MNM : Multi-level Neuroimaging Meta-analysis with Hyperbolic Brain-Text Representations

TL;DR

This work tackles the small-sample problem in neuroimaging meta-analysis by aligning brain activation maps and textual descriptions in a shared hyperbolic space. It introduces MNM, which embeds brains and texts within the Lorentz model to exploit exponential growth and hierarchical structure, using an angle-based contrastive term, centroid distance regularization, and a brain hierarchy penalty for joint optimization of semantic alignment and hierarchy. Key contributions include a hyperbolic brain-text representation for robust cross-modal mapping, explicit brain structural hierarchy guidance, and improved performance on cross-modal retrieval and activation-map prediction over Euclidean baselines. The approach demonstrates robustness across parcellations (e.g., Yeo7, Yeo17) and enhances interpretability, enabling scalable multi-level meta-analysis of neuroimaging literature.

Abstract

Various neuroimaging studies suffer from small sample size problem which often limit their reliability. Meta-analysis addresses this challenge by aggregating findings from different studies to identify consistent patterns of brain activity. However, traditional approaches based on keyword retrieval or linear mappings often overlook the rich hierarchical structure in the brain. In this work, we propose a novel framework that leverages hyperbolic geometry to bridge the gap between neuroscience literature and brain activation maps. By embedding text from research articles and corresponding brain images into a shared hyperbolic space via the Lorentz model, our method captures both semantic similarity and hierarchical organization inherent in neuroimaging data.
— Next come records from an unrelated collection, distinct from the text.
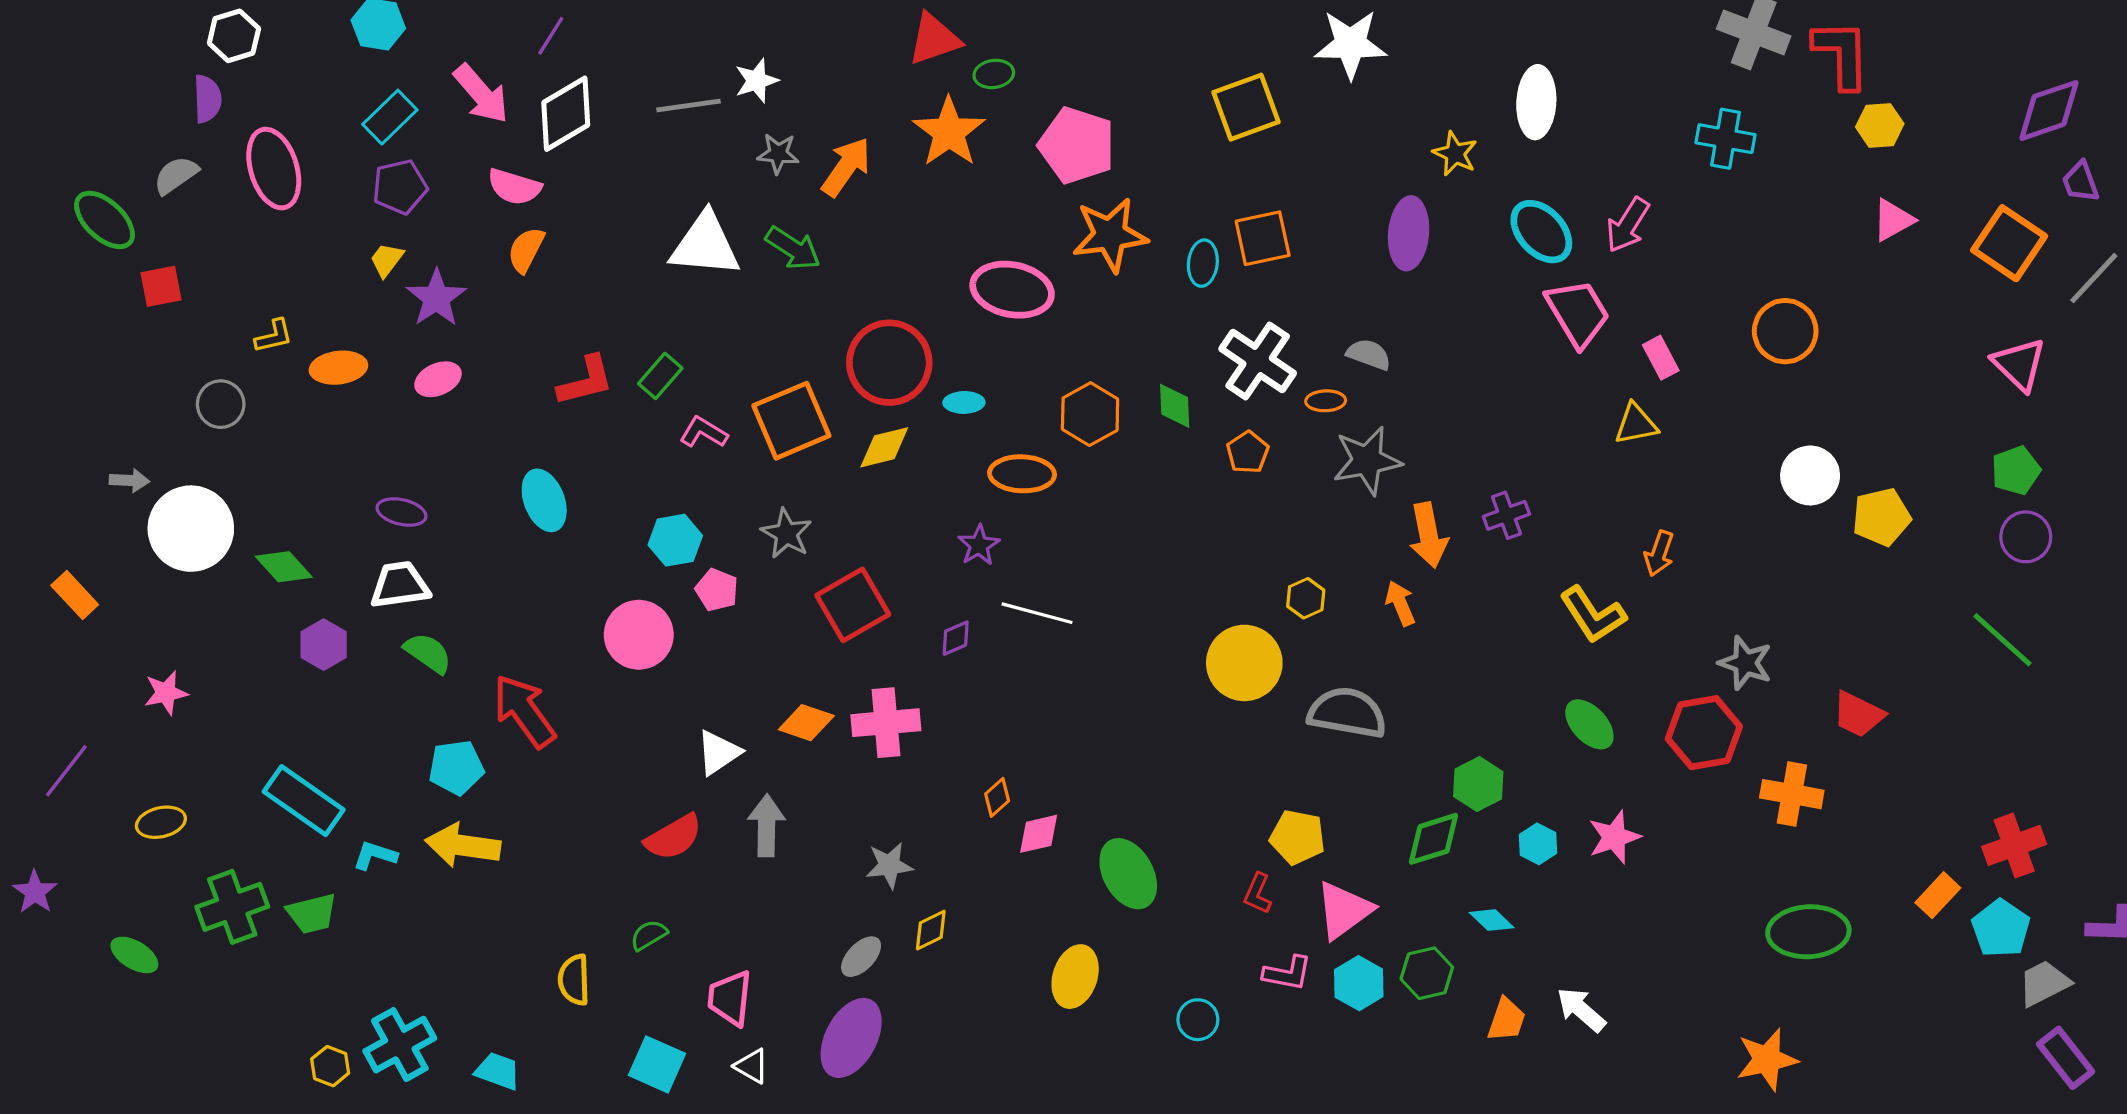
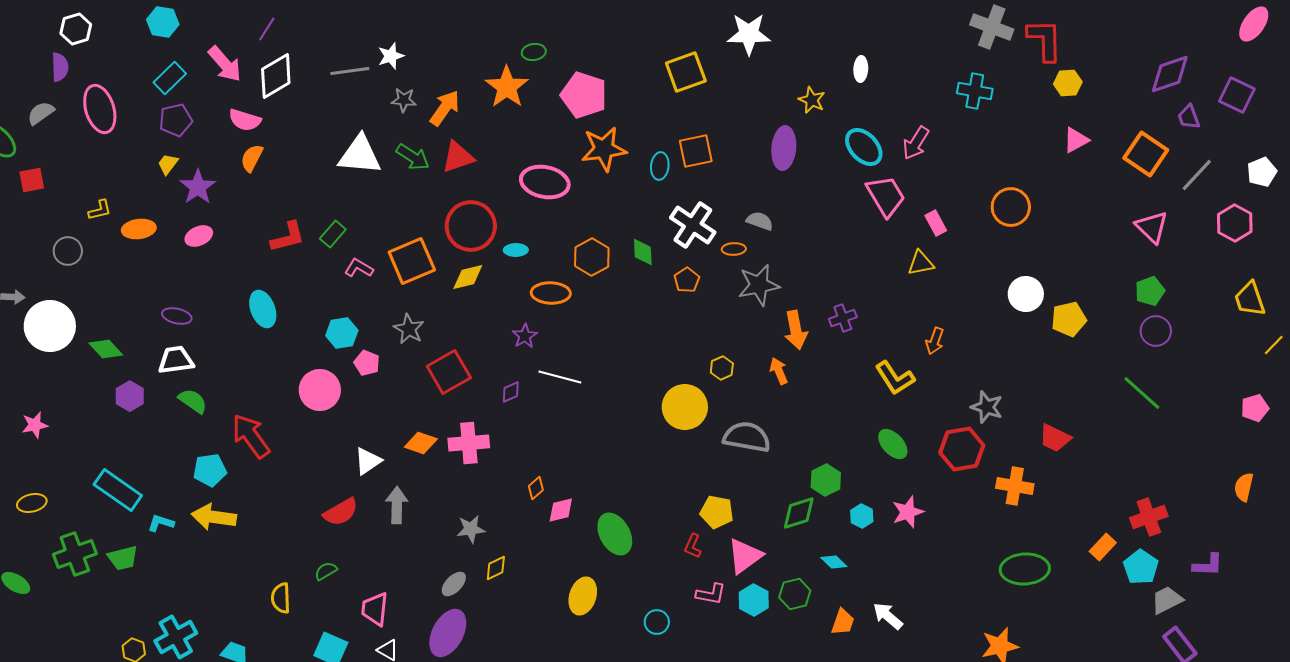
red triangle: (934, 39) -> (458, 157), moved
white ellipse: (1536, 102) -> (861, 69), size x0.6

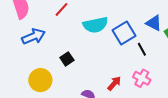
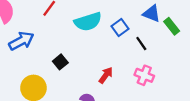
blue square: (124, 33) -> (120, 28), size x0.7
red arrow: (114, 83) -> (106, 75), moved

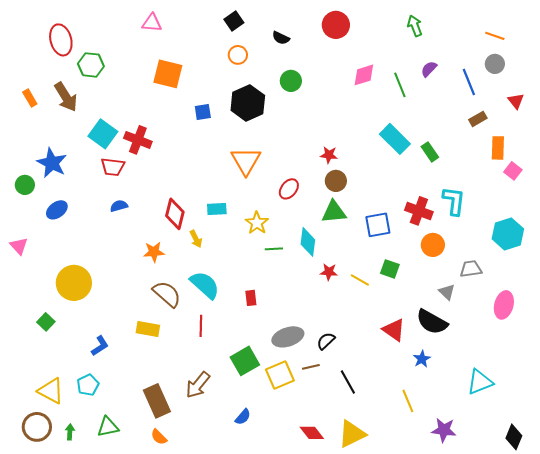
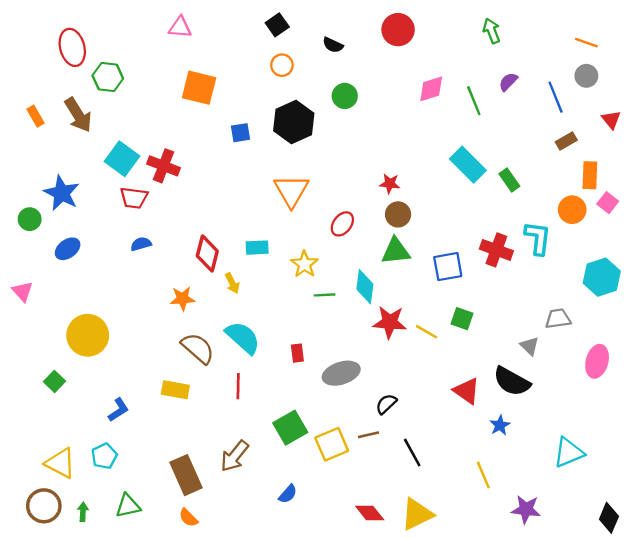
orange circle: (433, 245) -> (572, 210), moved
red star: (329, 272) -> (390, 322), size x1.6
gray ellipse: (288, 337) -> (341, 373), moved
In the hyperbolic space, our method performs multi-level neuroimaging meta-analysis (MNM) by 1) aligning brain and text embeddings for semantic correspondence, 2) guiding hierarchy between text and brain activations, and 3) preserving the hierarchical relationships within brain activation patterns. Experimental results demonstrate that our model outperforms baselines, offering a robust and interpretable paradigm of multi-level neuroimaging meta-analysis via hyperbolic brain-text representation.

Paper Structure

This paper contains 17 sections, 11 equations, 4 figures, 1 table.

Figures (4)

  • Figure 1: Motivation of MNM. (a) The brain exhibits a spatial hierarchy, where broad regions can be further subdivided into more specific regions. (b) Each brain region can correspond to various articles covering diverse topics, such as functionalities.
  • Figure 2: Concept of Our Objective Functions. (a) The angle-based contrastive loss minimizes the exterior angle between a text embedding and its corresponding brain activation embedding. (b) The centroid loss encourages the centroid of brain embeddings $\mathbf{C}_\mathrm{brain}$ to be positioned closer to the hyperboloid origin than the centroid of text embeddings $\mathbf{C}_\mathrm{text}$. (c) The hierarchical loss aligns brain embeddings along the hyperbolic time axis by the number of activated regions for brain structural hierarchy.
  • Figure 3: Effect of Brain Hierarchical Loss. (a) Histogram between $x_\mathrm{time}$ and the number of activated ROIs without $\mathcal{L}_\mathrm{hier}$, showing $-0.30$ of Kendall's $\tau$kendalltau (b) Same histogram with $\mathcal{L}_\mathrm{hier}$, decreasing Kendall's $\tau$ to $-0.58$. (c) 2D Poincaré disk projection of Yeo7 and Yeo17 network yeo embeddings (left: w/o $\mathcal{L}_\mathrm{hier}$, right: w/ $\mathcal{L}_\mathrm{hier}$).
  • Figure 4: Reconstructed Brain Activation Map from a Neuroscience Article visuospatial. While NeuroConText neurocontext2 fails to capture activation in the intraparietal sulcus using Yeo17 networks, MNM assigns high similarity scores to them as in the ground truth.